In the 1960s, Korea was an undeveloped nation whose major exports were human hair (for wigs) and fish, and their average annual income was around $400 per working family. Today it’s a major industrial power with an average annual per capita income of over $32,000, and it beats the US in its rate of college attendance, exports, and lifespan.
South Korea did all this in a single generation by closing its economy and promoting its export industries. A decade earlier Japan had done the same thing. Forty years earlier Germany had done it.
In July, 2009, with no evident irony or understanding of how South Korea went about becoming a modern economic powerhouse, President Obama lectured the countries of Africa during his visit to Ghana. As the New York Times reported: “Mr. Obama said that when his father came to the United States, his home country of Kenya had an economy as large as that of South Korea per capita. Today, he noted, Kenya remains impoverished and politically unstable, while South Korea has become an economic powerhouse.”
In the same day’s newspaper, the lead editorial, titled “Tangled Trade Talks,” repeated the essence of the mantra of its confused op-ed writer, Thomas L. Friedman, that so-called “free trade” is the solution to a nation’s economic ills.
The previous post Wolf Richter: It Starts – Broad Retaliation Against China in Currency War makes a nice complement to this post. If free trade closes off all the options to giving privilege to local industry, then one of the few options left to governments is currency devaluation.
As in all things economic, policy decisions are not binary decisions. A example of a binary decision would be the choice between having completely unhindered free trade or having no free trade at all. Another binary decision example would be to forbid the use of currency devaluation as a policy tool, or to engage in indiscriminate currency devaluation in order to get the most benefit for our exports.
In all such matters, there may be value in the use of a little bit of a policy, but it becomes toxic when applied in too large a dose. We need to discard our attitude that if a little bit of something is good, then a lot more of it has to be much better. Such careful thought is not promoted by jingoist media and a population that falls for such hype. Careful thought is also lost when individual legislators get hell bent on promoting a lot of some remedy without any thought to measuring how much is good, and how much is too much. It is about time Congress realized that this type of legislation is highly technical, and we should not use seat-of-the-pants techniques for applying them.

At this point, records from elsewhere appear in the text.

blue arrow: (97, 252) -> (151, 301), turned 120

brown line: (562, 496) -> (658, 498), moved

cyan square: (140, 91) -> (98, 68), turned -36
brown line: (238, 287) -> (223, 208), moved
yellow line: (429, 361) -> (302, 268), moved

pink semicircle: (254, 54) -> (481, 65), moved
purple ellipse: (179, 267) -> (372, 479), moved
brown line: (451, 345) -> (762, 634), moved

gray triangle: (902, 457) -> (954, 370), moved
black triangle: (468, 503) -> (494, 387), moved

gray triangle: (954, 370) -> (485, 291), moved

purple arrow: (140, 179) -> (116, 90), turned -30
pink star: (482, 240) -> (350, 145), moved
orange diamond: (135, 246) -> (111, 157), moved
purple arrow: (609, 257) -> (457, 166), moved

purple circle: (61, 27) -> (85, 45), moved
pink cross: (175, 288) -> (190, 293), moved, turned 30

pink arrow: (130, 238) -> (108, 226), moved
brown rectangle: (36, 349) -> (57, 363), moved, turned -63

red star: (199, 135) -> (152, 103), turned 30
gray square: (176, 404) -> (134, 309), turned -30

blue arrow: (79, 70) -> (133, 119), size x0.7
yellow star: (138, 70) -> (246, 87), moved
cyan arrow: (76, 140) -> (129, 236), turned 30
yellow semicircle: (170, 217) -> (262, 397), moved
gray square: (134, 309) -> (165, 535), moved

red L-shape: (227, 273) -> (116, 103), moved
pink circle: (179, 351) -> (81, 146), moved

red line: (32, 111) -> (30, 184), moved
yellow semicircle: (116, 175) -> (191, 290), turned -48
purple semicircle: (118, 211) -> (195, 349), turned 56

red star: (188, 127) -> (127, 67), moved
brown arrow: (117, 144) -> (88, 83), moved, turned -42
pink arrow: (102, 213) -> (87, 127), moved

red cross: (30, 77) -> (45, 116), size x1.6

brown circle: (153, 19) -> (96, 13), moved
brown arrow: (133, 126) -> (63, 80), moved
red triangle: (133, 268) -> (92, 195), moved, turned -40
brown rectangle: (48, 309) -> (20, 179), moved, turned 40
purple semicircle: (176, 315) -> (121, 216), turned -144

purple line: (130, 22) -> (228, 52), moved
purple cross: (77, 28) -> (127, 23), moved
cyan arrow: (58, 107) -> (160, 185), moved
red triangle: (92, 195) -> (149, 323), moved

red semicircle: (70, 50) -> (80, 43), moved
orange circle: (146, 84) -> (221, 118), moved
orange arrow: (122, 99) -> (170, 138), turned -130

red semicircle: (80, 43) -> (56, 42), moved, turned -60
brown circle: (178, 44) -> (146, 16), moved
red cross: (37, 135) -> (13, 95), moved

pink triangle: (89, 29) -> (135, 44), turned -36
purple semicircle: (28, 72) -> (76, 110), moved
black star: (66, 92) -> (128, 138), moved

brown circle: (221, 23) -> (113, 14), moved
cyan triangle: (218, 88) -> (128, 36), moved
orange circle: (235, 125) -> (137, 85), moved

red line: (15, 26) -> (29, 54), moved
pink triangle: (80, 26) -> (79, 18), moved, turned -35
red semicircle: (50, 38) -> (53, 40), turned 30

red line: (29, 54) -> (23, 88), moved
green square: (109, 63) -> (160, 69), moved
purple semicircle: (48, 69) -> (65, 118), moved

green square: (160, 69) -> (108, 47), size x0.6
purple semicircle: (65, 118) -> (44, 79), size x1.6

This also applies to tariffs and other protectionist measures. We should only apply them when they can be seen to be beneficial, and we should stop increasing them at the point where they become harmful. The measure of benefit and harm should include measuring the impact on the international situation. When we see that the policy is leading to a world wide race to see which country can be the most extreme, then we have probably passed the point of benefit and gone into the territory of harm.
With our current focus on income inequality, it may be time to realize that balance is what we seek in most things. Not too much of anything, and not too little.